Fwiw, I just hard wired a cheapish wireless router (£30-ish) to the hub for the upstairs bedroom/office. This to provide solid WiFi upstairs. Then cabled direct to that upstairs router for my works laptop to give maximum speed and reliability for work.

I had to do that for the Virgin kit, which was crap, bluntly; the BT hub is far more reliable and definitely has better range in my experience.
 

duffer

Well-Known Member
If it comes to it, you can just disable the Wifi on the router they give you and plug in an access point or something for better Wifi

There is also the option of powerlines if you want to hardware to another room :)

Fwiw I've never had much joy with the power lines extenders personally. The Virgin ones were spectacularly awful; apart from never really working they got so hot I thought they were going to catch fire (turns out this was a fairly common issue!).

I begrudged having to buy my own extra kit on top of the monthly rental, but it was the only way I could get Virgin to work reliably. Again, just my experience but a bit of googling suggests it wasn't unique.
 

SBAndy

Well-Known Member
If it comes to it, you can just disable the Wifi on the router they give you and plug in an access point or something for better Wifi

There is also the option of powerlines if you want to hardware to another room :)

Have looked at power lines as well previously. Again, TP Link I’d imagine would be fit for purpose?
 

shmmeee

Well-Known Member
Yep the one they supply is a bit shit, we run a lot of things off ours at the same time which won’t be helping.

I have 100mb, I rang cos my speeds were registering in the kb range.

“What have you got connected?”

“Nothing is using the net aside from the laptop connected”

“But how many WiFi devices are there in the house”

“Weird question but: 5 Google homes, 2 laptops,3 phones, two consoles and an iPad”

“Oh you’ve got way too many devices”

“Eh? The only thing actively using the net is the laptop, I’ve got 100mb”

“Yeah for that many we’d advise 200mb or above”

“Bu..but..but that’s massive overkill for a laptop, are you claiming my five idle Google
homes are sucking up 100mb of bandwidth??”

“Yes”

“We’ll I want to make a complaint I’m not getting the speeds I pay for”

“If you want to do that you have to run only to me Ethernet connection to a laptop, we won’t accept anything else”

“But I don’t have an Ethernet port on my laptop”

“that’s you’re problem”

I hung up and started looking at other providers.
 

Liquid Gold

Well-Known Member
I have 100mb, I rang cos my speeds were registering in the kb range.

“What have you got connected?”

“Nothing is using the net aside from the laptop connected”

“But how many WiFi devices are there in the house”

“Weird question but: 5 Google homes, 2 laptops,3 phones, two consoles and an iPad”

“Oh you’ve got way too many devices”

“Eh? The only thing actively using the net is the laptop, I’ve got 100mb”

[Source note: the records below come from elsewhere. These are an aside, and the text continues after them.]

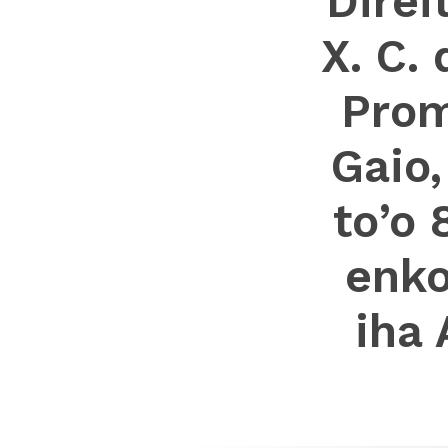
Direi
X. C.
Prom
Gaio,
to’o 
enko
iha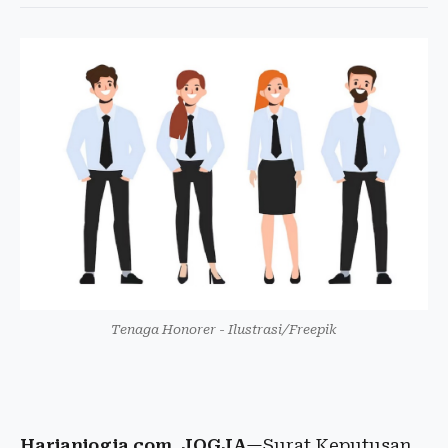
Tenaga Honorer - Ilustrasi/Freepik
Harianjogja.com, JOGJA
—Surat Keputusan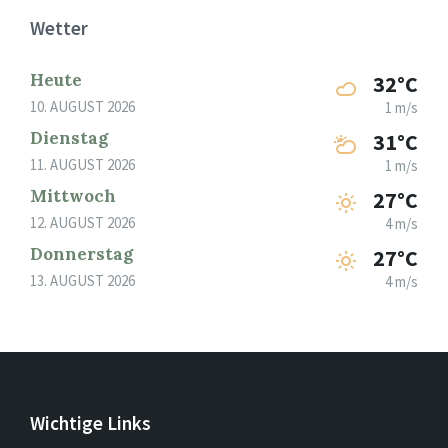
Wetter
Heute
32°C
10. AUGUST 2026
1 m/s
Dienstag
31°C
11. AUGUST 2026
1 m/s
Mittwoch
27°C
12. AUGUST 2026
4 m/s
Donnerstag
27°C
13. AUGUST 2026
4 m/s
Wichtige Links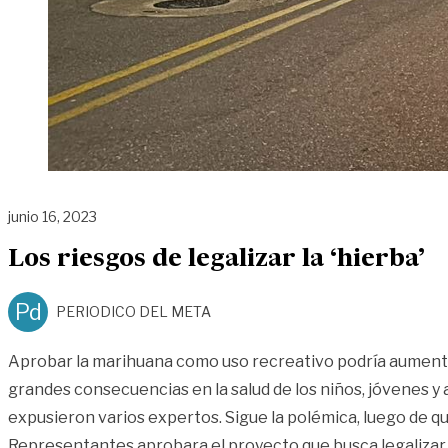
junio 16, 2023
Los riesgos de legalizar la ‘hierba’
Pd
PERIODICO DEL META
Aprobar la marihuana como uso recreativo podría aument
grandes consecuencias en la salud de los niños, jóvenes y 
expusieron varios expertos. Sigue la polémica, luego de q
Representantes aprobara el proyecto que busca legalizar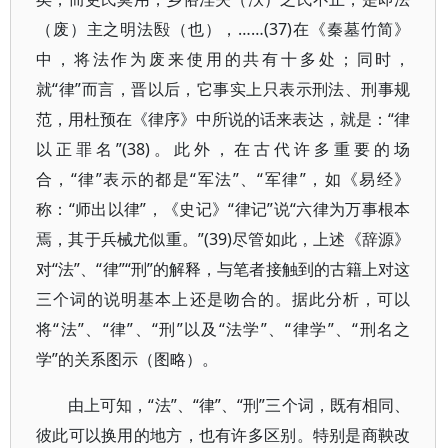
（废）主之明法殹（也），……(37)在《秦墓竹简》
中，将法作为废来使用的共有十多处；同时，
就“律”而言，晋以后，它事实上只表示刑法、刑事规
范，用杜预在《律序》中所说的话来表达，就是：“律
以正罪名”(38)。此外，在古代许多重要的场
合，“律”表示的都是“军法”、“军律”，如《易经》
称：“师出以律”，《史记》“律记”说“六律为万事根本
焉，其于兵械尤似重。”(39)尽管如此，上述《辞源》
对“法”、“律”“刑”的解释，与笔者接触到的古籍上对这
三个词的说明基本上还是吻合的。据此分析，可以
将“法”、“律”、“刑”以及“法学”、“律学”、“刑名之
学”的关系图示（图略）。
由上可知，“法”、“律”、“刑”三个词，既有相同、
彼此可以换用的地方，也有许多区别。特别是商鞅改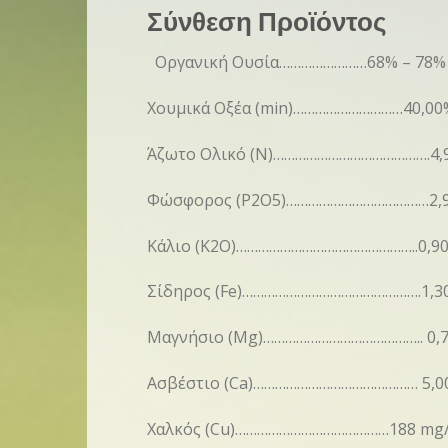
Σύνθεση Προϊόντος
Οργανική Ουσία……………………68% – 78%
Χουμικά Οξέα (min)…………………………40,00
Άζωτο Ολικό (Ν)…………………………………….4,
Φώσφορος (P2O5)…………………………………2,
Κάλιο (Κ2Ο)…………………………………………..0,9
Σίδηρος (Fe)………………………………………….1,3
Μαγνήσιο (Mg)…………………………………….. 0,
Ασβέστιο (Ca)……………………………………… 5,0
Χαλκός (Cu)……………………………………188 mg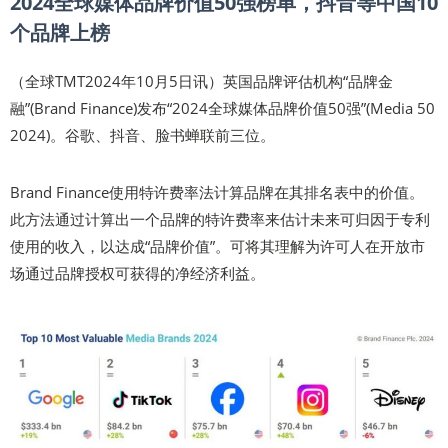
2024全球媒体品牌价值50强榜单，抖音等中国10
个品牌上榜
（全球TMT2024年10月5日讯）英国品牌评估机构“品牌金
融”(Brand Finance)发布“2024全球媒体品牌价值50强”(Media 50
2024)。谷歌、抖音、脸书蝉联前三位。
Brand Finance使用特许费率法计算品牌在其排名表中的价值。
此方法通过计算出一个品牌的特许费率来估计未来可归因于专利
使用的收入，以达成“品牌价值”。可将其理解为许可人在开放市
场通过品牌授权可获得的净经济利益。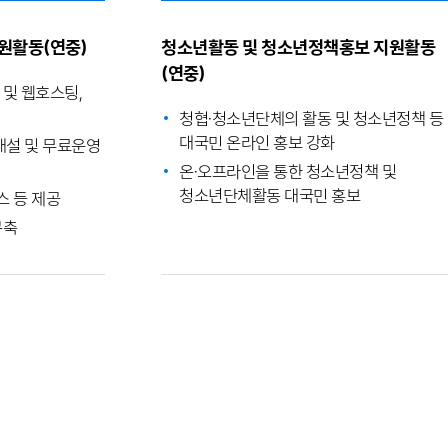
원활동(연중)
청소년활동 및 청소년정책홍보 지원활동
(연중)
및 웹호스팅,
청협·청소년단체의 활동 및 청소년정책 등
대국민 온라인 홍보 강화
개설 및 무료운영
온·오프라인을 통한 청소년정책 및
청소년단체활동 대국민 홍보
스 등 제공
구축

“Yeah for that many we’d advise 200mb or above”

“Bu..but..but that’s massive overkill for a laptop, are you claiming my five idle Google
homes are sucking up 100mb of bandwidth??”

“Yes”

“We’ll I want to make a complaint I’m not getting the speeds I pay for”

“If you want to do that you have to run only to me Ethernet connection to a laptop, we won’t accept anything else”

“But I don’t have an Ethernet port on my laptop”

“that’s you’re problem”

I hung up and started looking at other providers.
I'm looking to switch atm. Who was this please?
 

Liquid Gold

Well-Known Member
It pisses me off that all the offers are for new customers.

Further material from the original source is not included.